Henrique Capriles a également déclaré que la mesure prise est très importante pour fermer « le long chapitre de la terreur, conséquence de la persécution, du harcèlement et de la haine », a-t-il écrit dans Vénézuéliens qui ont subi l'injustice et la persécution.

Du Forum Pénal, qui a défendu des milliers de prisonniers politiques, ils ont exprimé leur optimisme et leur prudence face à cette annonce. Dans une déclaration, ils demandent que le projet de loi d'amnistie générale bénéficie de la participation de la société civile, des ONG, des organisations internationales et, en particulier, des victimes pour son application et son suivi.
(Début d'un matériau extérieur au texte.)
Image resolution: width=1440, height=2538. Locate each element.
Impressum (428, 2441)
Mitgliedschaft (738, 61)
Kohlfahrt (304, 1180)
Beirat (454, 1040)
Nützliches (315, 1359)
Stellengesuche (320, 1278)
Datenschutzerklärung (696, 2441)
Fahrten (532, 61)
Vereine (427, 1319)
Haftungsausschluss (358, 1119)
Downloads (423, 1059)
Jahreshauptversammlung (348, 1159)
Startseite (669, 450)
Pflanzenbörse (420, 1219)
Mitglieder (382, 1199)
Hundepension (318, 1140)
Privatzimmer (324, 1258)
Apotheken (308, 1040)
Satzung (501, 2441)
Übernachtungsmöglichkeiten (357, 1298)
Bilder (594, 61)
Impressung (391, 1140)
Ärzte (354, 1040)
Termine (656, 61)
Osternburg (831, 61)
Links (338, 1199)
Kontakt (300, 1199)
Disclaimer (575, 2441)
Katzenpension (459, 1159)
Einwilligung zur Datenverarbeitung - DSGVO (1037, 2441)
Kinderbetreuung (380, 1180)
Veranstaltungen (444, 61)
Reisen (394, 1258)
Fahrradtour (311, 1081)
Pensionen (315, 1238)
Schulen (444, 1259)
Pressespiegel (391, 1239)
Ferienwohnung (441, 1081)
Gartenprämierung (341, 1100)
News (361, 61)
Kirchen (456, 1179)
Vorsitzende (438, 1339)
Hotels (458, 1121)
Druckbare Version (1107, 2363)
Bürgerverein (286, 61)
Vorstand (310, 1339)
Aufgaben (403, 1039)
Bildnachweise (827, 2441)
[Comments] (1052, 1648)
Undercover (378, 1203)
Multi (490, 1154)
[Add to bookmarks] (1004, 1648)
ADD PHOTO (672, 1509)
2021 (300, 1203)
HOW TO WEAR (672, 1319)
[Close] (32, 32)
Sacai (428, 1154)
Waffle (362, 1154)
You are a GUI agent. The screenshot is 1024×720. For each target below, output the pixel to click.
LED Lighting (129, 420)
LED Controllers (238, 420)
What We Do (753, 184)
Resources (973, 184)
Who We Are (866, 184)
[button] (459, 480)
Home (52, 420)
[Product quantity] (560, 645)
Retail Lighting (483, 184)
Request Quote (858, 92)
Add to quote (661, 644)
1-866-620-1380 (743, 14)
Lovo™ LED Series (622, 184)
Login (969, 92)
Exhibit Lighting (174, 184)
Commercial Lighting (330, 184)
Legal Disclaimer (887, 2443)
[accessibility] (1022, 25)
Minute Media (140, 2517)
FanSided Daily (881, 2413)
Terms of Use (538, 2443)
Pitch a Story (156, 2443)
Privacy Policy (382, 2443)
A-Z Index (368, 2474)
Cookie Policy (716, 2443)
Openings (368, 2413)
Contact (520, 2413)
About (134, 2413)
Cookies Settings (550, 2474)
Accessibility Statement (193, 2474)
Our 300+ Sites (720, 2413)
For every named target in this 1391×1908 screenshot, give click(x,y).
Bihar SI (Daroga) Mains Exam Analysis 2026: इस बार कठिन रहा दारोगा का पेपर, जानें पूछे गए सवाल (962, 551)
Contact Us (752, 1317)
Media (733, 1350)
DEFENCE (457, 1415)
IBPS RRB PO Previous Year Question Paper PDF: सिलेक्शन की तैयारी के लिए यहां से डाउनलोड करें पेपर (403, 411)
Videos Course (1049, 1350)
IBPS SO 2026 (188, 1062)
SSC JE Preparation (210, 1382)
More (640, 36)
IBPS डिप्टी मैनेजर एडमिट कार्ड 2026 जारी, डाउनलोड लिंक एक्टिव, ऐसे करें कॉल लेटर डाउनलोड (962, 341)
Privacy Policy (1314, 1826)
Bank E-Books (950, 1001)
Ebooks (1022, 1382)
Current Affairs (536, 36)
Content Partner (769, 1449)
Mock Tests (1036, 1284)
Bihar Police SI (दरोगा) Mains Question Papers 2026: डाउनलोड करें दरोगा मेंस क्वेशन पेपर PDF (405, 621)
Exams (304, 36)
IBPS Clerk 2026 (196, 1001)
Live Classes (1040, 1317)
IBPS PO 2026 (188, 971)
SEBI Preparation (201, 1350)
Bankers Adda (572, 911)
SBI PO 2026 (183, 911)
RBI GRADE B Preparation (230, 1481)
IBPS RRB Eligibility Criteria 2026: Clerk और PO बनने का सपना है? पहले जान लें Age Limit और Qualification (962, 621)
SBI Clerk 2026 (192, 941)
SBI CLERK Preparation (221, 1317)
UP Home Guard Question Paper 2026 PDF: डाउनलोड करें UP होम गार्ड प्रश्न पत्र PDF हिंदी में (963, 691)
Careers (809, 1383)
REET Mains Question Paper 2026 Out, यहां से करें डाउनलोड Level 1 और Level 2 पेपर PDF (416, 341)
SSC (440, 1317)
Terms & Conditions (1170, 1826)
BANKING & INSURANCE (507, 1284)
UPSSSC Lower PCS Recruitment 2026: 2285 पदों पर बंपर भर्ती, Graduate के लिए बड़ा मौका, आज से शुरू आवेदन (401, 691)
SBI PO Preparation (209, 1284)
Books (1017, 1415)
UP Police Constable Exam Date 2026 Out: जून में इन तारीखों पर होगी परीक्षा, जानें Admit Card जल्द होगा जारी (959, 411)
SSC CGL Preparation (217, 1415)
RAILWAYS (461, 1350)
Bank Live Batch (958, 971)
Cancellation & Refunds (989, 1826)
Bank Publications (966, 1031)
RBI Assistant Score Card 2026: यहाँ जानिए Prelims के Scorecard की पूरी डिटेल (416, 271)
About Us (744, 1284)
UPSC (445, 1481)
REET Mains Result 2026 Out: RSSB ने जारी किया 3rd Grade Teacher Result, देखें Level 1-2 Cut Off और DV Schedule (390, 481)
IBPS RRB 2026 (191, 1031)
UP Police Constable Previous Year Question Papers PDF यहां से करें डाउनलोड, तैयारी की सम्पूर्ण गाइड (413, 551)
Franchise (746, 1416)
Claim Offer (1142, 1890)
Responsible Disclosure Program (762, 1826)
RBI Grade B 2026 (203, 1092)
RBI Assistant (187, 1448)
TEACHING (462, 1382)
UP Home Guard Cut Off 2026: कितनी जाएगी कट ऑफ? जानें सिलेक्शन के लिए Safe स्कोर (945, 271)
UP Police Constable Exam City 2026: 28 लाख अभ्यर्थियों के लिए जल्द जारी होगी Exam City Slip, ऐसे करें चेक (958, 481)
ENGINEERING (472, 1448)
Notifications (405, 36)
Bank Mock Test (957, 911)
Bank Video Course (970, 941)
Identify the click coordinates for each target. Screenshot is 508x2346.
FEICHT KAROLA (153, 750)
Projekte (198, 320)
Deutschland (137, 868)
Cette organisation, comme d’autres dans la société civile, a été criminalisée pendant des années par le chavisme, et même dans ce processus d’ouverture, elle a été attaquée par le ministre de l’Intérieur, Diosdado Cabello, et par Rodríguez elle-même. Foro Penal rappelle qu'en 2007, 2011, 2015, 2016, 2019 et début 2026, ils ont proposé l'amnistie aux autorités.

Les militants des droits de l'Homme attendent que soient définis le champ d'application de la loi et des garanties de non-répétition et de justice et réparation pour les victimes. Rodríguez a prévenu que les personnes impliquées dans des délits graves tels que les homicides ou la drogue seront exclues de cette mesure. Foro Penal et Provea ont averti que les personnes ayant commis de graves violations des droits humains et des crimes contre l'humanité qui font l'objet d'une enquête par la Cour pénale internationale ne devraient pas être incluses. « L'annonce d'une amnistie ne doit en aucun cas être conçue comme une grâce ou une mesure de grâce de la part de l'État », prévient Provea. « Nous nous souvenons que ces personnes ont été arbitrairement emprisonnées pour avoir exercé des droits protégés par les instruments internationaux des droits de l'homme, la Constitution nationale et les lois vénézuéliennes. »

Dans les secteurs du chavisme, très proches du pouvoir, on parle aussi d’un « jour historique ». L'influenceuse Indira Urbaneja, qui a été intégrée au Programme de coexistence démocratique et de paix créé par Rodríguez il y a quelques jours, a déclaré : « Le discours de l'extrémisme est terminé. Ils ne pourront plus continuer avec l'histoire de la torture dans l'Hélicoide et des prisonniers politiques. Cour de Justice, où l'annonce a été faite.